Character-Based Languages

According to eMarketer, China, Taiwan, and Japan have particularly adopted voice assistants well to save users from typing.

Ease of Use for Children, Non-literates, and Differently-Abled

Voice UI makes technology more inclusive through wider adoption by children, differently-abled and non-literates and others who cannot train in using technology.

Return of Natural Communication

The VUIs bring back what was taken away by text-based UIs and GUIs, that is, natural communication.

Why the Euphoria about Voice-Based Interaction

Technology is More Human

We all know, VUI engages our voice and ears but keeps the eyes- and hands-free. However, it also does something that is fundamentally human. It lends a personality to technology through voice.

At a subconscious level, humans equate voice communication with human-to-human interaction. Though there are other means for humans to communicate such as eye-contact, touch, gestures, body posture and so on, speech is fundamental in human-to-human interaction.

Now technology is placing itself in an enviable position wherein it asks for to be talked to and wants to speak with users. This is bound to create a fundamental shift in human perception about machines and the engagement it can cause when successfully implemented. Hence the enormous interest in VUIs.

The Voice-Powered Digital Assistant understands context, derives intent, and identifies and learns user behaviors and patterns to automate routine tasks such as expenses and meetings on behalf of the user.

Querying Goes Multi-Modal

Voice interfaces need not be application-centric. A voice interface can access any application that is voice-enabled. That brings down the barrier to query an application.

Speed of Engagement

Humans can speak 4X times the speed of typing (150 words vs. 40 words).

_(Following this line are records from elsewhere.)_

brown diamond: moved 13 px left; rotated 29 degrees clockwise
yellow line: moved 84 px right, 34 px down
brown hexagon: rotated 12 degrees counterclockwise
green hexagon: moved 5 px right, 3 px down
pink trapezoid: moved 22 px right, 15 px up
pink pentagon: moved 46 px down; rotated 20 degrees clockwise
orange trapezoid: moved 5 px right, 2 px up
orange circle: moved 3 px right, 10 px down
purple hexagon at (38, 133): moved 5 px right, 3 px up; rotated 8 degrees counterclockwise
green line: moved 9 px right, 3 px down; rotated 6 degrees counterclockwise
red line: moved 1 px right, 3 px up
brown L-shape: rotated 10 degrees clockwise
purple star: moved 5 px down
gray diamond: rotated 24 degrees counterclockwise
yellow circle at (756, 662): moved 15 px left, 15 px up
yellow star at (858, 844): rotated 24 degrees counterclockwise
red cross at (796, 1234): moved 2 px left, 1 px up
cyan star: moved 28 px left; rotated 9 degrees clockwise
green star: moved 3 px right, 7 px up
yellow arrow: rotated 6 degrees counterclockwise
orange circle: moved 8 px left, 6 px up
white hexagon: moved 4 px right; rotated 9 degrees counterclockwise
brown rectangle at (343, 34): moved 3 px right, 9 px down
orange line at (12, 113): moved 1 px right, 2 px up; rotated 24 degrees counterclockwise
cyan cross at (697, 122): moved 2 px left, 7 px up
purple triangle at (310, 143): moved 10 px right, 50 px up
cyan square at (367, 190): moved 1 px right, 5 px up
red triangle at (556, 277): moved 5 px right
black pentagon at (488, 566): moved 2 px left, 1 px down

That makes speech a very good input device.

Place of Engagement

People primarily spend their time in 4 places: work, home, car, and mobiles. These are major ecosystems for companies to reach users now. And voice-control technologies beautifully slip into home, car, and mobile where it was difficult to engage customers earlier. Now, voice technologies are knocking on the doors of our workplaces as well, leading to the rise of voice-enabled enterprise technology products.

Voice Technologies for Enterprise Tech: The New Equation

Enterprise use of voice assistants is a rapidly growing area. There opportunities for enterprises to take advantage of voice assistants through smart speakers are wide-ranging.

Intelligent voice assistants can act as additional resources for organizations. They leverage conversational technology and AI-enabled, cloud-based processing power to perform tasks that would otherwise be assigned to administrative assistants. So, every employee in the organization gets an executive assistant, albeit a virtual one.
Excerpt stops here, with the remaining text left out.